*Document structure recognition data:*
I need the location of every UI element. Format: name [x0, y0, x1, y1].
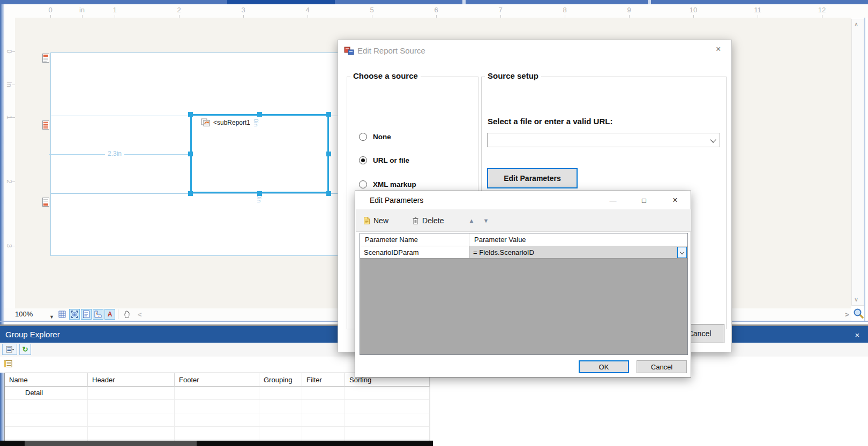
edit-parameters-dialog: Edit Parameters — □ × New: [355, 191, 691, 377]
page-footer-section-icon[interactable]: [42, 197, 50, 207]
pan-hand-button[interactable]: [121, 309, 132, 320]
maximize-button[interactable]: □: [636, 194, 652, 206]
edit-parameters-button[interactable]: Edit Parameters: [487, 168, 578, 188]
column-header-name[interactable]: Name: [5, 373, 88, 387]
h-ruler-label: 4: [305, 6, 309, 14]
ok-button[interactable]: OK: [579, 360, 629, 373]
table-cell[interactable]: [88, 387, 175, 400]
file-url-combobox[interactable]: [487, 133, 720, 147]
scroll-down-icon[interactable]: ∨: [854, 296, 858, 303]
table-cell[interactable]: [259, 387, 302, 400]
dialog-title: Edit Report Source: [357, 46, 425, 55]
resize-handle-sw[interactable]: [188, 191, 193, 196]
scroll-left-icon[interactable]: <: [138, 311, 142, 319]
table-cell[interactable]: [88, 400, 175, 413]
table-cell[interactable]: [302, 387, 345, 400]
table-cell[interactable]: [345, 427, 430, 440]
h-ruler-label: 11: [754, 6, 761, 14]
snap-lines-button[interactable]: [81, 309, 92, 320]
top-dimension-label: 0in: [253, 119, 259, 127]
dropdown-chevron-icon: [680, 250, 684, 254]
group-explorer-close-button[interactable]: ×: [852, 329, 863, 340]
column-header-filter[interactable]: Filter: [302, 373, 345, 387]
move-up-button[interactable]: ▲: [468, 217, 474, 224]
close-button[interactable]: ×: [667, 194, 683, 206]
zoom-magnifier-icon[interactable]: [852, 307, 865, 322]
parameters-grid: Parameter Name Parameter Value ScenarioI…: [360, 233, 688, 355]
cancel-button[interactable]: Cancel: [637, 360, 687, 373]
radio-url-or-file[interactable]: URL or file: [359, 156, 409, 164]
resize-handle-se[interactable]: [326, 191, 331, 196]
source-setup-legend: Source setup: [485, 71, 541, 80]
scroll-right-icon[interactable]: >: [845, 311, 849, 319]
table-cell[interactable]: [5, 413, 88, 427]
table-row[interactable]: [5, 400, 430, 413]
horizontal-ruler: 0in123456789101112: [4, 4, 868, 18]
column-header-footer[interactable]: Footer: [175, 373, 259, 387]
delete-parameter-button[interactable]: Delete: [412, 216, 444, 225]
radio-xml-markup[interactable]: XML markup: [359, 180, 416, 188]
table-cell[interactable]: [88, 413, 175, 427]
groups-list-icon: [4, 360, 13, 368]
style-text-button[interactable]: A: [104, 309, 115, 320]
table-cell[interactable]: [175, 387, 259, 400]
page-header-section-icon[interactable]: [42, 53, 50, 63]
minimize-button[interactable]: —: [605, 194, 621, 206]
zoom-dropdown-arrow[interactable]: ▼: [49, 311, 54, 321]
show-rulers-button[interactable]: [93, 309, 103, 320]
table-cell[interactable]: [259, 427, 302, 440]
table-cell[interactable]: [175, 413, 259, 427]
table-cell[interactable]: [175, 427, 259, 440]
subreport-name-text: <subReport1: [213, 119, 250, 126]
radio-none[interactable]: None: [359, 133, 391, 141]
table-cell[interactable]: [259, 413, 302, 427]
h-ruler-label: 0: [48, 6, 52, 14]
dialog-close-button[interactable]: ×: [716, 44, 721, 54]
zoom-level-value[interactable]: 100%: [15, 310, 33, 318]
detail-section-icon[interactable]: [42, 120, 50, 130]
show-grid-button[interactable]: [57, 309, 68, 320]
parameter-name-cell[interactable]: ScenarioIDParam: [360, 246, 469, 259]
table-cell[interactable]: [88, 427, 175, 440]
resize-handle-w[interactable]: [188, 152, 193, 156]
table-cell[interactable]: [5, 427, 88, 440]
table-row[interactable]: [5, 427, 430, 440]
table-cell[interactable]: [302, 427, 345, 440]
h-ruler-label: 8: [563, 6, 566, 14]
table-cell[interactable]: [345, 413, 430, 427]
table-row[interactable]: Detail: [5, 387, 430, 400]
table-cell[interactable]: [345, 400, 430, 413]
parameter-value-cell[interactable]: = Fields.ScenarioID: [469, 246, 687, 259]
table-cell[interactable]: [302, 413, 345, 427]
scroll-up-icon[interactable]: ∧: [854, 21, 858, 28]
group-row-detail[interactable]: Detail: [5, 387, 88, 400]
resize-handle-nw[interactable]: [188, 112, 193, 117]
parameter-value-dropdown-button[interactable]: [677, 247, 687, 258]
snap-to-grid-button[interactable]: [69, 309, 80, 320]
refresh-button[interactable]: ↻: [19, 344, 31, 355]
group-view-menu-button[interactable]: [2, 344, 17, 355]
resize-handle-ne[interactable]: [326, 112, 331, 117]
move-down-button[interactable]: ▼: [483, 217, 489, 224]
column-header-parameter-value[interactable]: Parameter Value: [469, 233, 687, 246]
choose-source-legend: Choose a source: [350, 71, 421, 80]
table-cell[interactable]: [345, 387, 430, 400]
table-cell[interactable]: [5, 400, 88, 413]
table-cell[interactable]: [175, 400, 259, 413]
edit-parameters-titlebar[interactable]: Edit Parameters — □ ×: [355, 191, 691, 209]
vertical-scrollbar[interactable]: [851, 19, 864, 306]
table-row[interactable]: [5, 413, 430, 427]
column-header-grouping[interactable]: Grouping: [259, 373, 302, 387]
window-top-accent-active-tab: [227, 0, 335, 4]
resize-handle-e[interactable]: [326, 152, 331, 156]
column-header-parameter-name[interactable]: Parameter Name: [360, 233, 469, 246]
resize-handle-n[interactable]: [257, 112, 262, 117]
h-ruler-label: 10: [690, 6, 697, 14]
table-cell[interactable]: [302, 400, 345, 413]
table-cell[interactable]: [259, 400, 302, 413]
column-header-header[interactable]: Header: [88, 373, 175, 387]
new-parameter-button[interactable]: New: [363, 216, 388, 225]
combobox-dropdown-icon[interactable]: [710, 137, 716, 142]
resize-handle-s[interactable]: [257, 191, 262, 196]
radio-circle-selected-icon: [359, 156, 367, 164]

*Work required:* Please set down the lines above word for word and leave out the pictures.

*Your solution:*
I need the location of every UI element. Format: name [x0, y0, x1, y1].
edit-parameters-dialog: Edit Parameters — □ × New: [355, 191, 691, 377]
page-footer-section-icon[interactable]: [42, 197, 50, 207]
pan-hand-button[interactable]: [121, 309, 132, 320]
maximize-button[interactable]: □: [636, 194, 652, 206]
edit-parameters-button[interactable]: Edit Parameters: [487, 168, 578, 188]
column-header-name[interactable]: Name: [5, 373, 88, 387]
h-ruler-label: 4: [305, 6, 309, 14]
ok-button[interactable]: OK: [579, 360, 629, 373]
table-cell[interactable]: [88, 387, 175, 400]
file-url-combobox[interactable]: [487, 133, 720, 147]
scroll-down-icon[interactable]: ∨: [854, 296, 858, 303]
table-cell[interactable]: [259, 387, 302, 400]
dialog-title: Edit Report Source: [357, 46, 425, 55]
resize-handle-sw[interactable]: [188, 191, 193, 196]
scroll-left-icon[interactable]: <: [138, 311, 142, 319]
table-cell[interactable]: [88, 400, 175, 413]
table-cell[interactable]: [302, 387, 345, 400]
table-cell[interactable]: [345, 427, 430, 440]
h-ruler-label: 11: [754, 6, 761, 14]
snap-lines-button[interactable]: [81, 309, 92, 320]
top-dimension-label: 0in: [253, 119, 259, 127]
dropdown-chevron-icon: [680, 250, 684, 254]
group-explorer-close-button[interactable]: ×: [852, 329, 863, 340]
column-header-filter[interactable]: Filter: [302, 373, 345, 387]
move-up-button[interactable]: ▲: [468, 217, 474, 224]
close-button[interactable]: ×: [667, 194, 683, 206]
zoom-magnifier-icon[interactable]: [852, 307, 865, 322]
parameters-grid: Parameter Name Parameter Value ScenarioI…: [360, 233, 688, 355]
cancel-button[interactable]: Cancel: [637, 360, 687, 373]
radio-url-or-file[interactable]: URL or file: [359, 156, 409, 164]
resize-handle-se[interactable]: [326, 191, 331, 196]
source-setup-legend: Source setup: [485, 71, 541, 80]
scroll-right-icon[interactable]: >: [845, 311, 849, 319]
table-cell[interactable]: [5, 413, 88, 427]
table-row[interactable]: [5, 400, 430, 413]
horizontal-ruler: 0in123456789101112: [4, 4, 868, 18]
column-header-footer[interactable]: Footer: [175, 373, 259, 387]
delete-parameter-button[interactable]: Delete: [412, 216, 444, 225]
radio-xml-markup[interactable]: XML markup: [359, 180, 416, 188]
table-cell[interactable]: [88, 413, 175, 427]
groups-list-icon: [4, 360, 13, 368]
style-text-button[interactable]: A: [104, 309, 115, 320]
table-cell[interactable]: [175, 387, 259, 400]
page-header-section-icon[interactable]: [42, 53, 50, 63]
minimize-button[interactable]: —: [605, 194, 621, 206]
zoom-dropdown-arrow[interactable]: ▼: [49, 311, 54, 321]
show-rulers-button[interactable]: [93, 309, 103, 320]
table-cell[interactable]: [259, 427, 302, 440]
table-cell[interactable]: [175, 413, 259, 427]
table-cell[interactable]: [175, 427, 259, 440]
subreport-name-text: <subReport1: [213, 119, 250, 126]
radio-none[interactable]: None: [359, 133, 391, 141]
table-cell[interactable]: [259, 413, 302, 427]
h-ruler-label: 0: [48, 6, 52, 14]
dialog-close-button[interactable]: ×: [716, 44, 721, 54]
zoom-level-value[interactable]: 100%: [15, 310, 33, 318]
detail-section-icon[interactable]: [42, 120, 50, 130]
show-grid-button[interactable]: [57, 309, 68, 320]
parameter-name-cell[interactable]: ScenarioIDParam: [360, 246, 469, 259]
table-cell[interactable]: [88, 427, 175, 440]
resize-handle-w[interactable]: [188, 152, 193, 156]
table-cell[interactable]: [5, 427, 88, 440]
table-row[interactable]: [5, 427, 430, 440]
table-cell[interactable]: [302, 427, 345, 440]
h-ruler-label: 8: [563, 6, 566, 14]
table-cell[interactable]: [345, 413, 430, 427]
table-row[interactable]: Detail: [5, 387, 430, 400]
table-cell[interactable]: [345, 400, 430, 413]
parameter-value-cell[interactable]: = Fields.ScenarioID: [469, 246, 687, 259]
table-cell[interactable]: [302, 413, 345, 427]
scroll-up-icon[interactable]: ∧: [854, 21, 858, 28]
group-row-detail[interactable]: Detail: [5, 387, 88, 400]
resize-handle-nw[interactable]: [188, 112, 193, 117]
parameter-value-dropdown-button[interactable]: [677, 247, 687, 258]
snap-to-grid-button[interactable]: [69, 309, 80, 320]
refresh-button[interactable]: ↻: [19, 344, 31, 355]
group-view-menu-button[interactable]: [2, 344, 17, 355]
resize-handle-ne[interactable]: [326, 112, 331, 117]
move-down-button[interactable]: ▼: [483, 217, 489, 224]
column-header-parameter-value[interactable]: Parameter Value: [469, 233, 687, 246]
choose-source-legend: Choose a source: [350, 71, 421, 80]
table-cell[interactable]: [345, 387, 430, 400]
table-cell[interactable]: [5, 400, 88, 413]
table-cell[interactable]: [175, 400, 259, 413]
edit-parameters-titlebar[interactable]: Edit Parameters — □ ×: [355, 191, 691, 209]
vertical-scrollbar[interactable]: [851, 19, 864, 306]
table-row[interactable]: [5, 413, 430, 427]
column-header-grouping[interactable]: Grouping: [259, 373, 302, 387]
window-top-accent-active-tab: [227, 0, 335, 4]
resize-handle-e[interactable]: [326, 152, 331, 156]
column-header-parameter-name[interactable]: Parameter Name: [360, 233, 469, 246]
resize-handle-n[interactable]: [257, 112, 262, 117]
h-ruler-label: 10: [690, 6, 697, 14]
table-cell[interactable]: [302, 400, 345, 413]
table-cell[interactable]: [259, 400, 302, 413]
column-header-header[interactable]: Header: [88, 373, 175, 387]
new-parameter-button[interactable]: New: [363, 216, 388, 225]
combobox-dropdown-icon[interactable]: [710, 137, 716, 142]
resize-handle-s[interactable]: [257, 191, 262, 196]
radio-circle-selected-icon: [359, 156, 367, 164]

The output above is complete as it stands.